The company says it all comes back to positioning Microsoft as a “productivity” company.
Chief Executive Satya Nadella outlined the company’s productivity mantra in July, releasing a 3,000-word memo that was his deepest discussion of strategy since taking the reins of the company. Nadella made the case that Microsoft should think of productivity beyond the mechanics of formatting emails and spreadsheets, to programs that can analyze, predict, and give people insights that help them make sense of today’s data deluge.
Microsoft communications chief Frank Shaw, in a blog post this morning, goes a step further toward defining what this separate flood of corporate speak may mean in practice for future Microsoft products. The productivity tools of the future, Shaw says, should:
- Be user-friendly and adapt to how people work.
- Foster collaboration, instead of individual worker bee hammering away alone at a PC.
- Help users prioritize and analyze data.
- Be mobile, following users and allowing them to plug in and go regardless of what device they’re on.
Microsoft hopes it’s developing those tools now.
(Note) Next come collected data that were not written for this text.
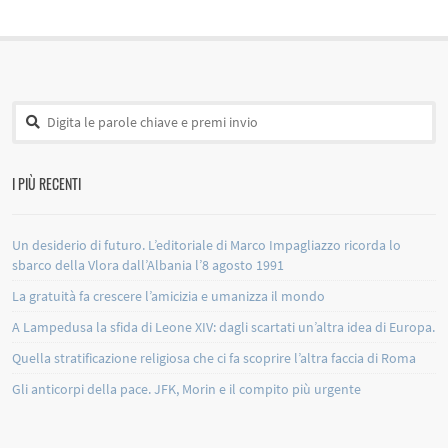
I PIÙ RECENTI
Un desiderio di futuro. L’editoriale di Marco Impagliazzo ricorda lo
sbarco della Vlora dall’Albania l’8 agosto 1991
La gratuità fa crescere l’amicizia e umanizza il mondo
A Lampedusa la sfida di Leone XIV: dagli scartati un’altra idea di Europa.
Quella stratificazione religiosa che ci fa scoprire l’altra faccia di Roma
Gli anticorpi della pace. JFK, Morin e il compito più urgente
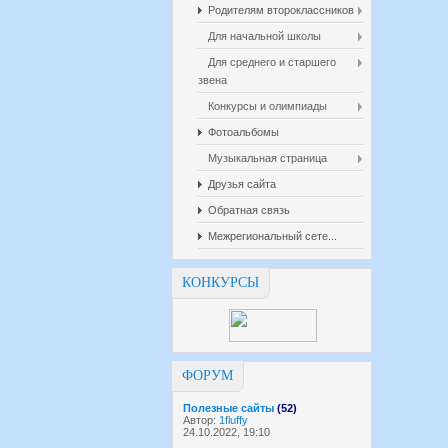
Родителям второклассников
Для начальной школы
Для среднего и старшего
звена
Конкурсы и олимпиады
Фотоальбомы
Музыкальная страница
Друзья сайта
Обратная связь
Межрегиональный сете...
КОНКУРСЫ
ФОРУМ
Полезные сайты
(52)
Автор:
1fluffy
24.10.2022, 19:10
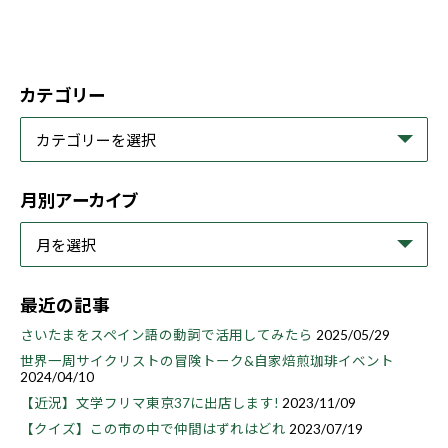
カテゴリー
月別アーカイブ
最近の記事
さいたまをスペイン語の動詞で活用してみたら
2025/05/29
世界一周サイクリストの冒険トーク&自家焙煎珈琲イベント
2024/04/10
【近況】文学フリマ東京37に出店します!
2023/11/09
【クイズ】この市の中で仲間はずれはどれ
2023/07/19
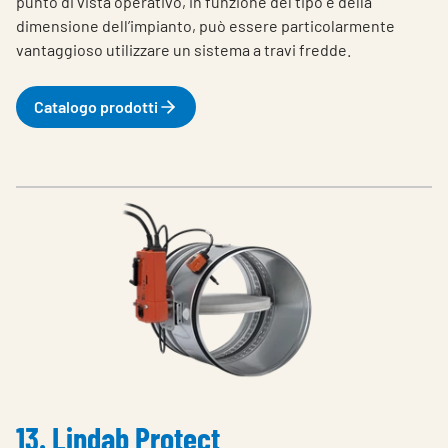
punto di vista operativo, in funzione del tipo e della
dimensione dell’impianto, può essere particolarmente
vantaggioso utilizzare un sistema a travi fredde.
Catalogo prodotti
13. Lindab Protect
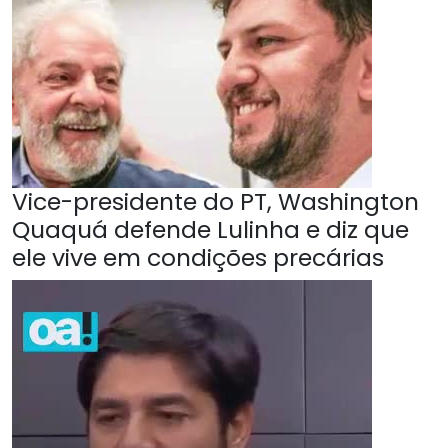
Vice-presidente do PT, Washington
Quaquá defende Lulinha e diz que
ele vive em condições precárias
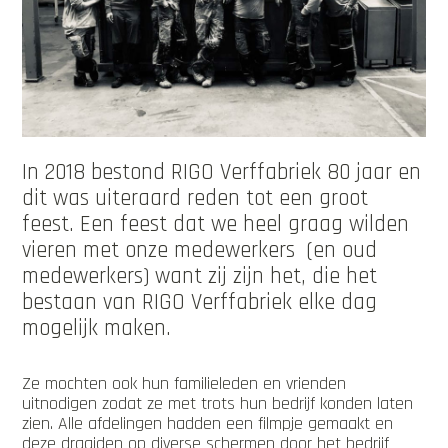
In 2018 bestond RIGO Verffabriek 80 jaar en
dit was uiteraard reden tot een groot
feest. Een feest dat we heel graag wilden
vieren met onze medewerkers (en oud
medewerkers) want zij zijn het, die het
bestaan van RIGO Verffabriek elke dag
mogelijk maken.
Ze mochten ook hun familieleden en vrienden
uitnodigen zodat ze met trots hun bedrijf konden laten
zien. Alle afdelingen hadden een filmpje gemaakt en
deze draaiden op diverse schermen door het bedrijf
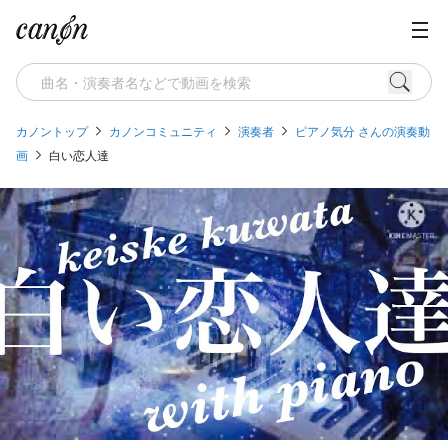
カノントップ
カノンコミュニティ
演奏者
ピアノ気分 さんの演奏動
画
白い恋人達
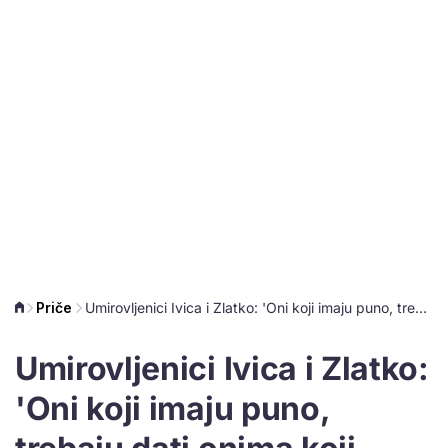
Priče
Umirovljenici Ivica i Zlatko: 'Oni koji imaju puno, trebaju dati onima koji nemaju'
Umirovljenici Ivica i Zlatko:
'Oni koji imaju puno,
The company at a small press briefing last week highlighted work on products such as its Sway presentation tool and Skype’s translation service, according to Fast Company.
At last week’s gathering, Nadella contrasted what he sees as Microsoft’s approach with that of arguably the firm’s two fiercest competitors, according to a New York Times account.
In short, Nadella said, Google is a data and advertising firm, Apple sells devices, and Microsoft, of course, is a productivity company.